Your RTO Mandate Is Only as Good as the Commute Behind It

· 10 min read
Employees boarding a corporate commuter shuttle outside a tech campus on a weekday morning

On January 7, 2026, Wix told staff in Tel Aviv, Beersheba, Kraków, and Vilnius that the office week was returning to five days, effective February 1. President Nir Zohar framed the reason as collaboration: the office, he told staff, delivers “the quick chats, the unplanned ideas” that make “a real difference in how fast things move,” especially as the industry is reshaped by AI. That is a defensible call, and Wix is one of many high-tech employers making it this year. Should people be in the building? That policy question is increasingly settled. What leadership has not always staffed is the question that decides whether the mandate actually produces the attendance and retention it was meant to: can every employee reliably get to the desk five mornings a week? That second question is a commute question, and the commute is the part of an RTO plan most employers leave to chance.

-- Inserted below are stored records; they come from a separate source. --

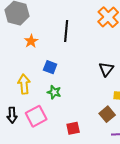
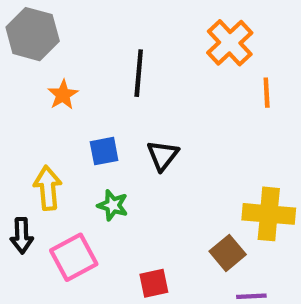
blue square: (50, 67) -> (104, 151), turned -32
black triangle: (106, 69) -> (163, 155), moved
black arrow: (12, 115) -> (22, 236), moved

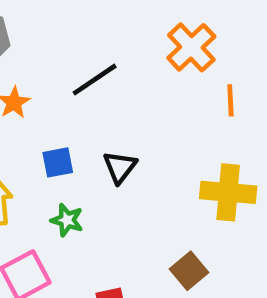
black line: (139, 73) -> (95, 80), turned 51
yellow cross: (269, 214) -> (228, 192), moved

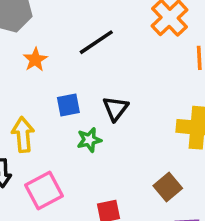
green star: (67, 220) -> (89, 140), moved, turned -30

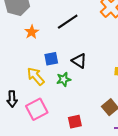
black triangle: (115, 108) -> (79, 61), turned -35
yellow arrow: (23, 135) -> (36, 76), moved, turned -36

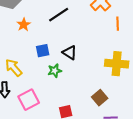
yellow arrow: (36, 76) -> (14, 68), moved

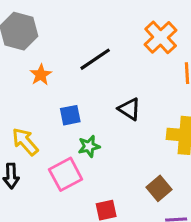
black triangle: (70, 53) -> (129, 109), moved
pink square: (29, 100) -> (66, 174), moved

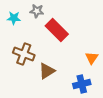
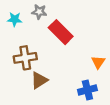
brown cross: (24, 54) -> (25, 58), turned -30
brown triangle: (47, 71) -> (39, 80), moved

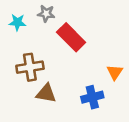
brown triangle: (39, 80) -> (46, 93), turned 42
blue cross: (87, 90) -> (92, 97), moved

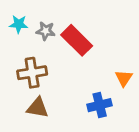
gray star: (46, 14) -> (46, 31), moved
brown triangle: (46, 93) -> (38, 108), moved

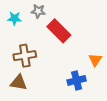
gray star: (46, 31) -> (38, 11), moved
brown triangle: (38, 108) -> (19, 83), moved

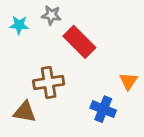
brown cross: (25, 56) -> (49, 82), moved
blue cross: (77, 80) -> (103, 109), turned 36

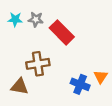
gray star: (51, 15) -> (36, 19), moved
orange triangle: (128, 81) -> (101, 77), moved

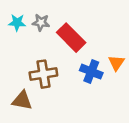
orange triangle: (101, 77) -> (116, 63), moved
blue cross: (80, 84) -> (91, 72), moved

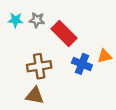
orange triangle: (116, 63) -> (105, 56), turned 42
brown triangle: (22, 100) -> (35, 96), moved

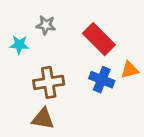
cyan star: (15, 20) -> (19, 45), moved
red rectangle: (64, 34) -> (99, 39), moved

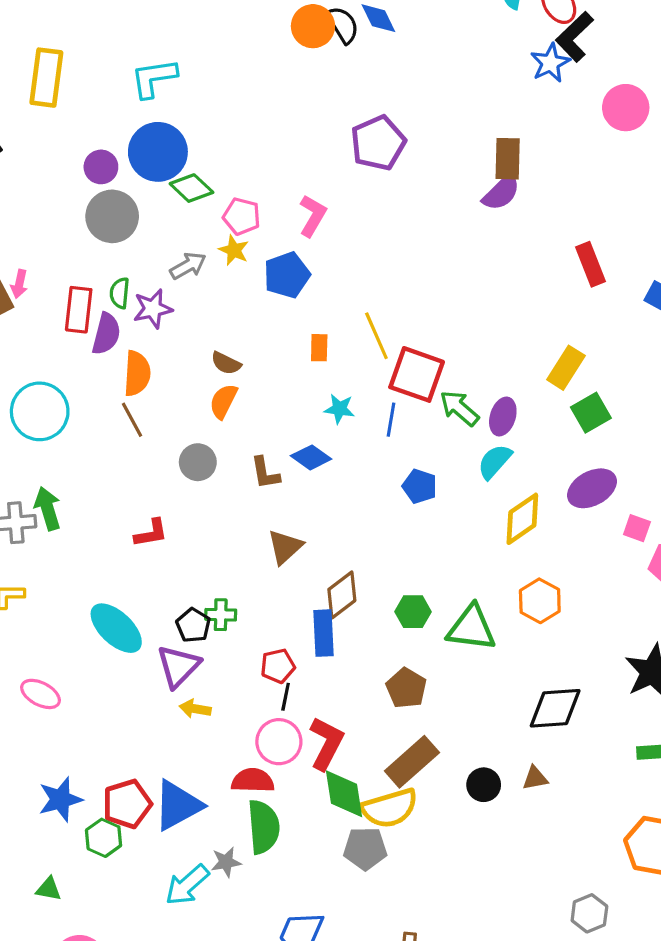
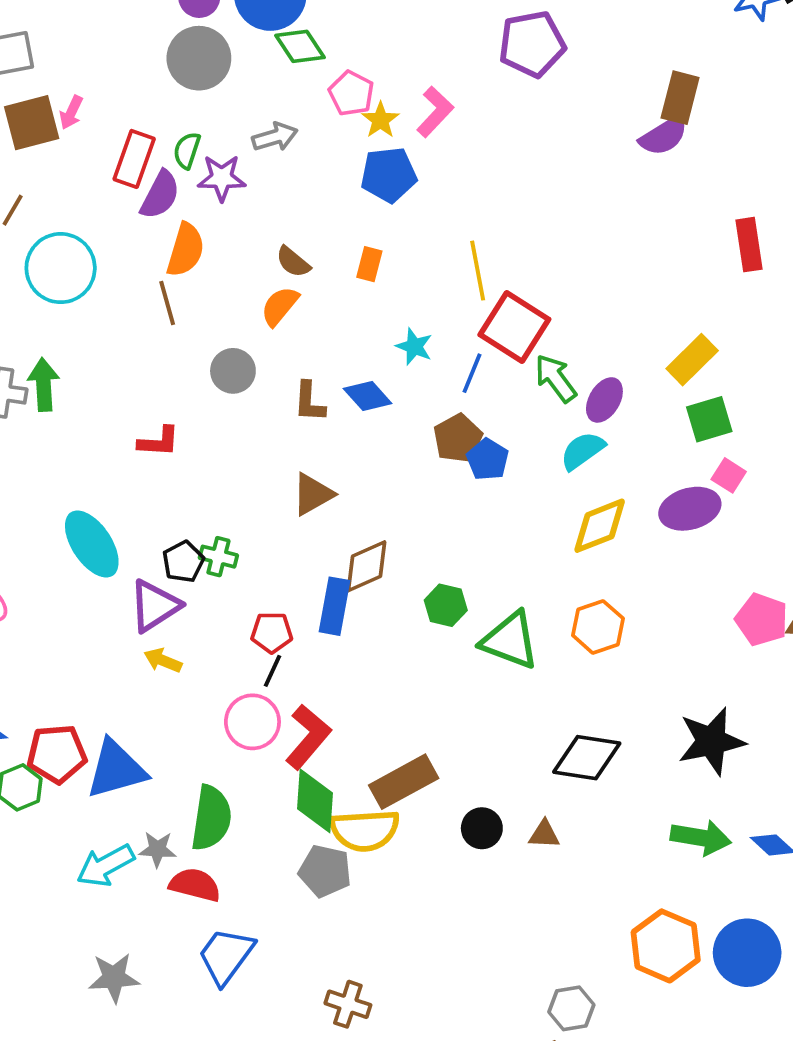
yellow star: (234, 250) -> (380, 120), moved
orange rectangle: (319, 348) -> (369, 264), moved
pink square: (637, 528) -> (729, 475), moved
brown pentagon: (406, 688) -> (458, 438), moved
red semicircle: (253, 781) -> (195, 885), moved

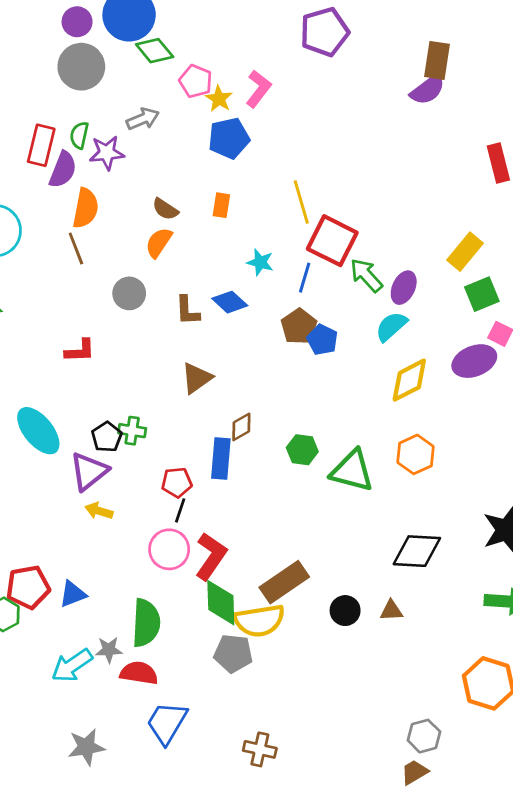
brown diamond: (367, 566) -> (241, 427), size x0.7
blue triangle: (116, 769) -> (73, 594), size x0.6

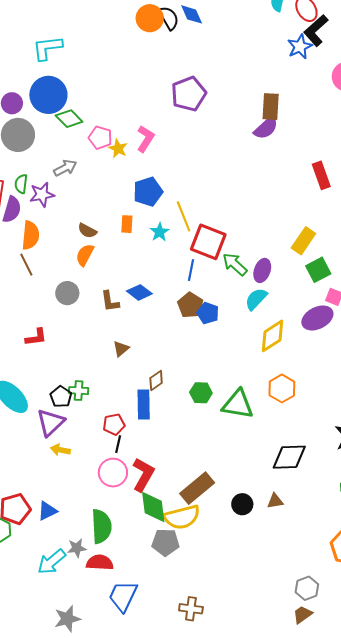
blue pentagon: (229, 138) -> (148, 192), moved
cyan star: (260, 262) -> (160, 232), moved, turned 30
brown triangle: (197, 378) -> (121, 349), size x0.7

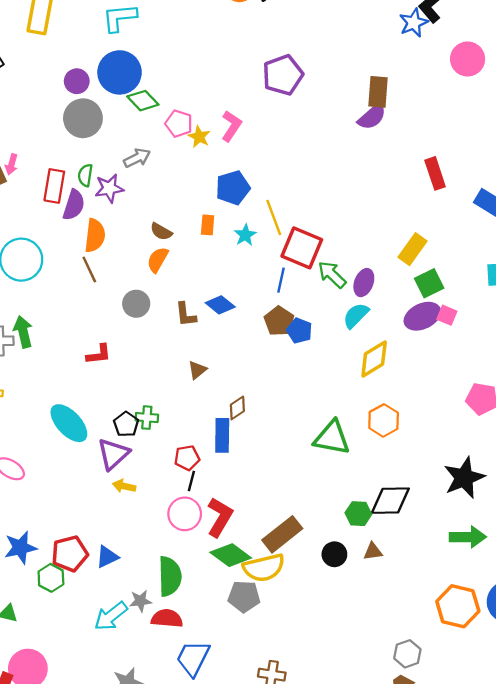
purple ellipse: (317, 318) -> (422, 316), moved
green hexagon: (201, 393) -> (358, 514), moved
green diamond: (153, 507) -> (231, 555), turned -48

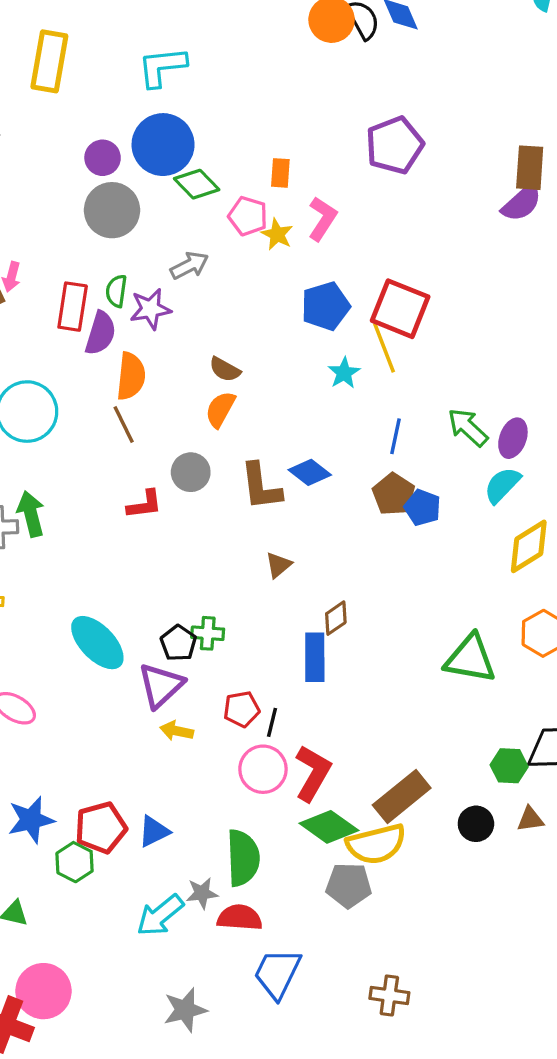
orange rectangle: (208, 225) -> (280, 173), moved
red square: (302, 248) -> (400, 309), moved
brown L-shape: (186, 314) -> (261, 487), size x1.4
red L-shape: (99, 354) -> (144, 504), moved
red pentagon: (187, 458) -> (242, 709), moved

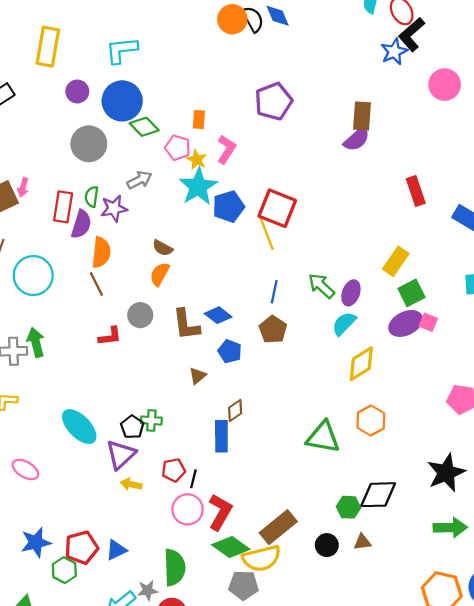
purple circle: (103, 158) -> (77, 91), moved
cyan star: (344, 373) -> (198, 187), moved, size x1.8
blue pentagon: (422, 508) -> (230, 351), moved

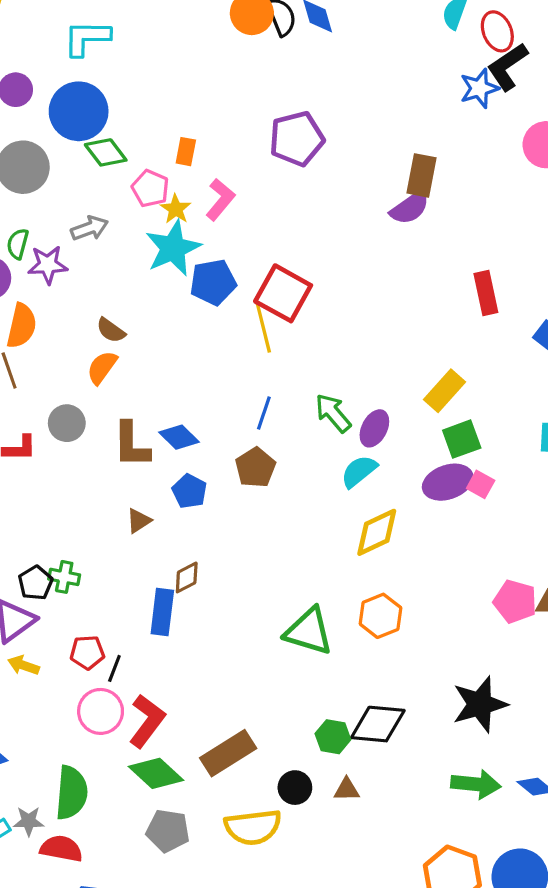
yellow semicircle: (262, 558) -> (253, 827), moved

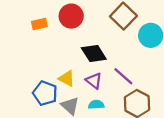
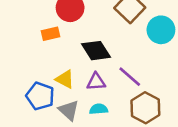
orange rectangle: (39, 24) -> (51, 34), moved
purple triangle: (94, 81) -> (96, 82), turned -42

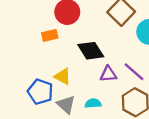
purple line: (130, 77) -> (134, 72), moved
purple triangle: (96, 82) -> (108, 74), moved

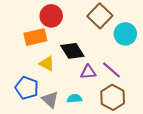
orange rectangle: (50, 35) -> (35, 37), size x1.5
yellow triangle: (63, 76) -> (47, 64), moved

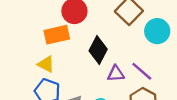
black diamond: (72, 51) -> (98, 50), turned 60
yellow triangle: (47, 64) -> (46, 64), moved

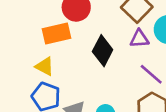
purple triangle: (116, 74) -> (139, 39), moved

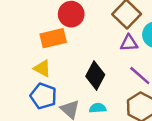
black diamond: (103, 51) -> (95, 76), moved

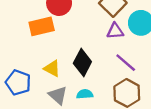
yellow triangle: (42, 68) -> (52, 68), moved
blue pentagon: (43, 96) -> (18, 82), moved

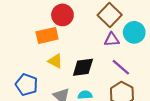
black diamond: (82, 63) -> (83, 67), turned 55
yellow triangle: (52, 68) -> (55, 61), moved

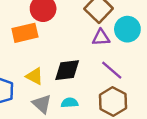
yellow triangle: (55, 61) -> (35, 76), moved

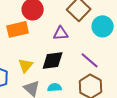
purple triangle: (101, 38) -> (61, 33), moved
yellow triangle: (35, 76) -> (26, 65), turned 42

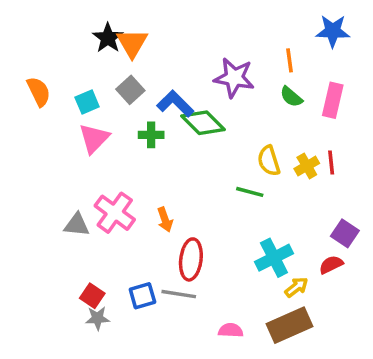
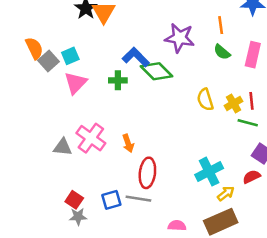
gray square: (130, 90) -> (48, 61), moved
green line: (250, 192) -> (248, 123), moved

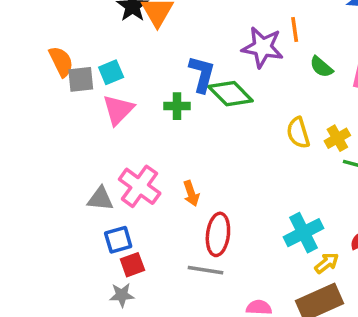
orange line: (221, 25) -> (295, 29), moved
blue L-shape: (136, 57) -> (202, 74), turned 60
gray square: (48, 61) -> (81, 79), turned 36
red square: (74, 200) -> (132, 265), moved, turned 36
blue square: (111, 200) -> (118, 240), moved

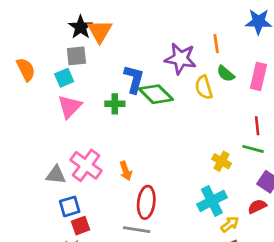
orange line: (295, 29) -> (216, 44), moved
gray square: (81, 79) -> (76, 56), moved
yellow semicircle: (298, 133) -> (204, 87), moved
yellow cross: (337, 138) -> (222, 161), moved, turned -30

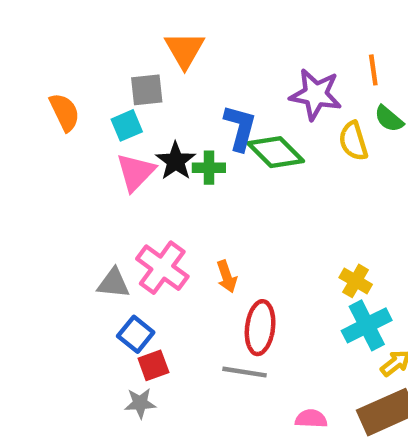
black star: (81, 27) -> (176, 161), moved
yellow cross: (222, 161) -> (356, 281), moved
blue square: (70, 206) -> (136, 334), turned -35

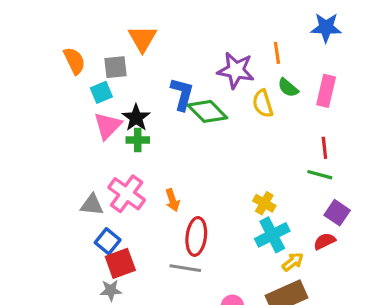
orange semicircle: (65, 112) -> (74, 61), moved
green cross: (209, 168) -> (138, 140), moved
red square: (153, 365) -> (120, 263), size x1.4

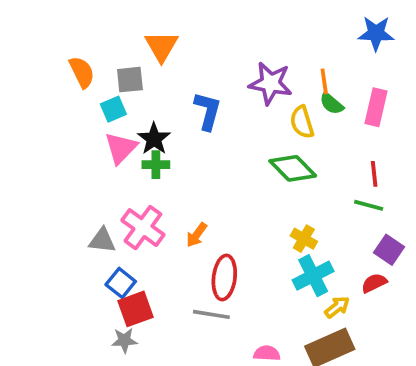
orange line: (277, 53) -> (324, 81), moved
green diamond: (207, 111) -> (293, 168), moved
orange arrow: (173, 200) -> (197, 235), turned 55

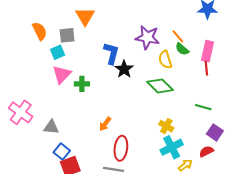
orange line: (324, 81) -> (178, 36), turned -32
black star: (154, 139) -> (124, 69), moved
red line: (374, 174) -> (206, 68), moved
pink cross: (143, 228) -> (21, 112), moved

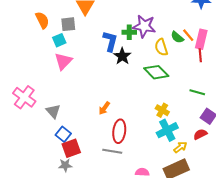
orange line: (178, 36) -> (188, 35), moved
green cross: (82, 84) -> (129, 32), moved
gray triangle: (51, 127) -> (53, 111), turned 42

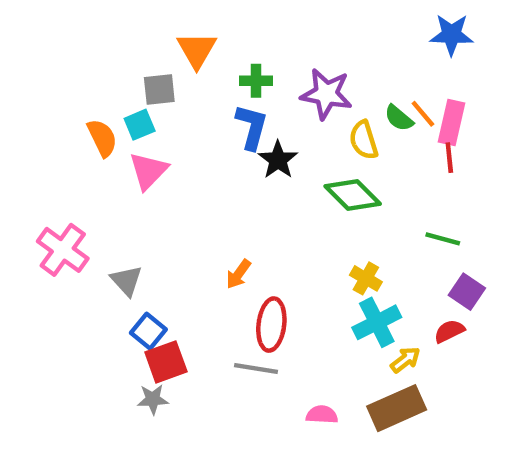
orange semicircle: (42, 20) -> (102, 138), moved
green cross: (129, 32) -> (256, 81), moved

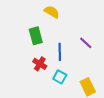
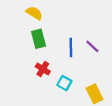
yellow semicircle: (52, 12) -> (34, 13), moved
blue line: (60, 52) -> (71, 47), moved

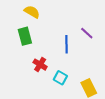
green rectangle: (39, 39) -> (25, 36), moved
purple line: (92, 46) -> (87, 33), moved

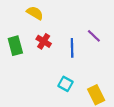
green rectangle: (25, 36) -> (15, 46), moved
red cross: (40, 65) -> (44, 41), moved

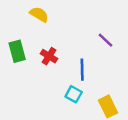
red cross: (44, 41) -> (49, 56), moved
blue line: (72, 48) -> (82, 70), moved

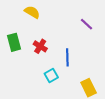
purple line: (105, 40) -> (87, 24), moved
cyan square: (74, 94) -> (51, 76), moved, turned 32

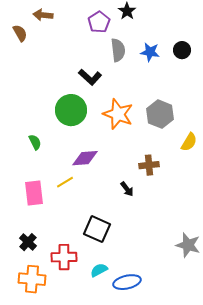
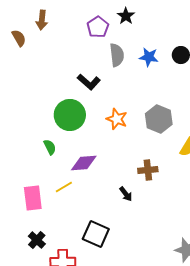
brown arrow: (43, 15) -> (42, 20), turned -90
orange star: (118, 114) -> (117, 119), size x0.7
green semicircle: (35, 142) -> (50, 147), moved
black cross: (28, 242) -> (37, 240), moved

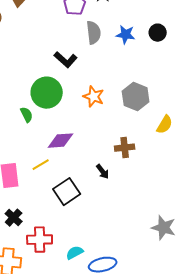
green semicircle: (50, 147) -> (27, 115), moved
black square: (96, 234) -> (67, 192), moved, turned 32

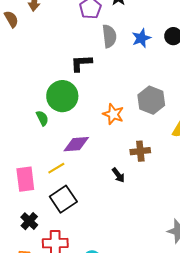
blue star: (126, 35) -> (141, 38), turned -30
black L-shape: (66, 60) -> (81, 63), turned 135
orange star: (94, 97) -> (113, 114), moved
black square: (67, 192) -> (63, 199), moved

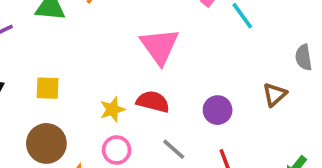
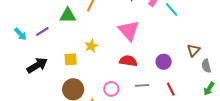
gray semicircle: (304, 57) -> (206, 66), moved
yellow star: (112, 109) -> (91, 46), moved
gray line: (174, 149) -> (142, 85), turned -40

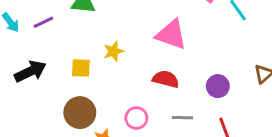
pink triangle: (129, 31) -> (171, 34), turned -35

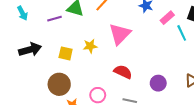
purple line: (43, 22) -> (54, 19), moved
pink triangle: (171, 34) -> (120, 34), moved, turned 45

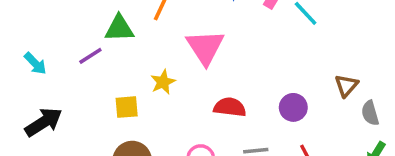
black arrow: (30, 50) -> (44, 122), moved

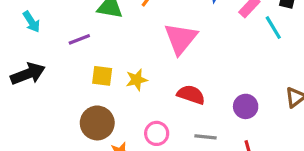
purple line: (90, 56) -> (79, 39), moved
yellow star: (163, 82) -> (137, 80), moved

The mandate is the policy. The commute is the delivery.

A mandate sets the expectation. It does not move anyone across town.

The expectation is now mainstream. Flex Index put 32% of US firms at full-time in-office as of Q4 2025, with the average required in-office week climbing to 2.78 days from 2.49 two quarters earlier. CBRE’s 2025 Americas occupier survey, covering 184 large companies, found 72% hitting their stated attendance goals, up from 61% the year before, and 77% now asking for three or more days. So the skeptic’s first instinct is correct: mandates are landing. Plenty of employers are getting the badge swipes they asked for.

Look one layer down, though, and the same CBRE data shows where the friction sits. Two-thirds of organizations report their offices run under 60% utilized on an average day, while attendance concentrates on a few peak days — a gap we’ve traced before in the Tuesday-through-Thursday peak. Kastle Systems, which reads keycard swipes across roughly 2,600 US buildings, recorded its highest weekly average since early 2020 in December 2025: 56.3%, with a 66.0% Tuesday peak that set a post-pandemic single-day record. Even at the high-water mark, the average instrumented building sat close to half empty. A mandate’s whole job is to move that swipe number, and a swipe only happens after someone has completed a physical trip to the building.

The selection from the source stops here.